(Work request) Would you find each line in the entries below with the string "Unità" and copy it?

*** Records for this task

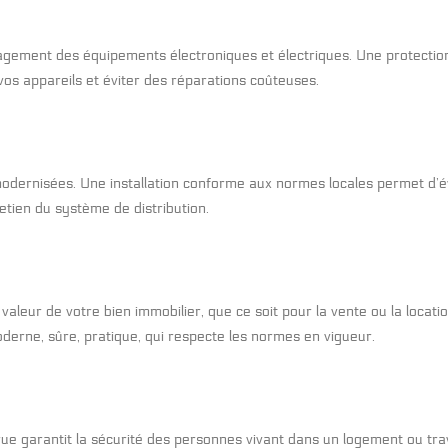
magement des équipements électroniques et électriques. Une protectio
 vos appareils et éviter des réparations coûteuses.
modernisées. Une installation conforme aux normes locales permet d’év
etien du système de distribution.
leur de votre bien immobilier, que ce soit pour la vente ou la locati
moderne, sûre, pratique, qui respecte les normes en vigueur.
ue garantit la sécurité des personnes vivant dans un logement ou trava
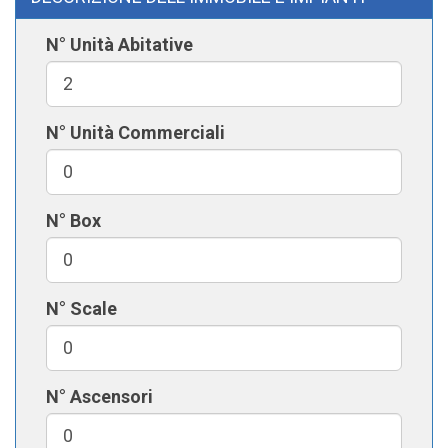
N° Unità Abitative
N° Unità Commerciali
N° Box
N° Scale
N° Ascensori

******

(Response)
N° Unità Abitative
N° Unità Commerciali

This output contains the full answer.